### Work required
Pictures aside, every line of the listing should be given again exactly.

### Data
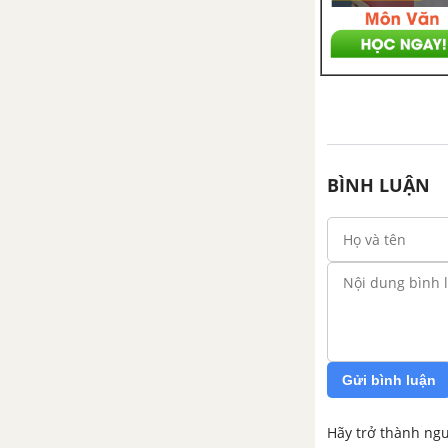
Bài 3: Đường thẳng song song
với mặt phẳng
Bài 4: Hai mặt phẳng song song
Bài 5: Phép chiếu song song
BÌNH LUẬN
Ôn tập chương II - Đường thẳng
và mặt phẳng trong không gian.
Quan hệ song song
CHƯƠNG 3. VECTƠ KHÔNG
GIAN. QUAN HỆ VUÔNG GÓC
Gửi bình luận
Bài 1. Vectơ trong không gian.
Sự đồng phẳng của các vectơ
Hãy trở thành ngư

### Your response
Bài 3: Đường thẳng song song
với mặt phẳng
Bài 4: Hai mặt phẳng song song
Bài 5: Phép chiếu song song
BÌNH LUẬN
Ôn tập chương II - Đường thẳng
và mặt phẳng trong không gian.
Quan hệ song song
CHƯƠNG 3. VECTƠ KHÔNG
GIAN. QUAN HỆ VUÔNG GÓC
Gửi bình luận
Bài 1. Vectơ trong không gian.
Sự đồng phẳng của các vectơ
Hãy trở thành ngư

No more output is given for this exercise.